The Shard is a strange spectacle; so obvious it hardly seems noticeable. It was the first proper skyscraper to land on the south side of the city, tenuous though this postcode is within shouting distance of its brethren at Bishopsgate. Borough, where the Shard is located is an artery in the heart of London’s folk lore and there’s still the odd hint of what took place there before all the money moved in.

Amongst these residues is the Cross Bones Cemetery on Redcross Way. If casually wandering back to the tube from Tate Modern on the Southbank, the cemetery is startling to happen across. Attached to iron gates, perhaps six metres long and three high, are hundreds if not thousands of colourful ribbons, love hearts, teddy bears, poems, dream catchers, letters and flowers. Billowing in the wind at dusk, it’s spine-tinglingly unexpected, uncanny even. The land behind the gates belongs to TFL or Transport for London. In 1990 whilst building a substation for the city’s Jubilee Line extension, the bodies of approx 150 women and children were found, thought to be an estimated 1% of the number of bodies subsumed into the ground.  

The site, you see, is what’s known as a pauper’s burial ground and before that an unconsecrated burial ground for the city’s sex workers. Medieval prostitution was licensed by the Bishop of Winchester to work within the Liberty of the Clink, as Southwark, home to Borough, was known. Taxable in life yet dishonourable in death the women, known as the ‘Winchester Geese’, were forbidden a religious funeral and were buried in this pagan ground where they lay, undisturbed. Eventually the graveyard was home to the bodies of children and finally paupers until it was closed in 1858, ‘completely over-charged with dead’ and forgotten about.

The Cross Bones Cemetery, now a memorial garden, is, according to one care- taker I spoke with, a feminine place with a female spirit sitting as it does beneath the great phallus of the Shard. John Constable, a druid who has lived in Borough for almost 30 years, took charge of the Winchester Geese and, finally, fought their corner. On the 23rd of each month he gathers with a group, sometimes 10, sometimes 40, to honour the outcast, dead and alive. Well kept and ever growing, the garden, on temporary lease from TFL for the next three years, is a sanctuary. Trees play host colourful mementos, a mound covered in shells sits at the centre surrounded by two freshly built raised flower beds. A shelter, build by a local architect and enthusiast, gathers rain water to feed the pond.

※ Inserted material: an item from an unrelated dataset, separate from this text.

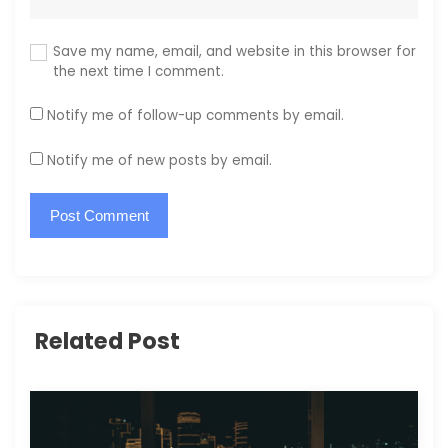
Save my name, email, and website in this browser for
the next time I comment.
Notify me of follow-up comments by email.
Notify me of new posts by email.
Related Post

The Cross Bones Cemetery is important to many people, for many reasons and is subject to continued lobby by local residents to maintain the space as it is, safe from the hands of the developers. It’s eerie to sit there amongst the dead, right by a power station, opposite a wine bar looking over to the city. And it’s a little bit strange these mounds and small shrines, separate as they are from any explanation. But it’s also gentle and indeed, female, and really quite beautiful. It is, somehow, the London we come looking for but can never quite find.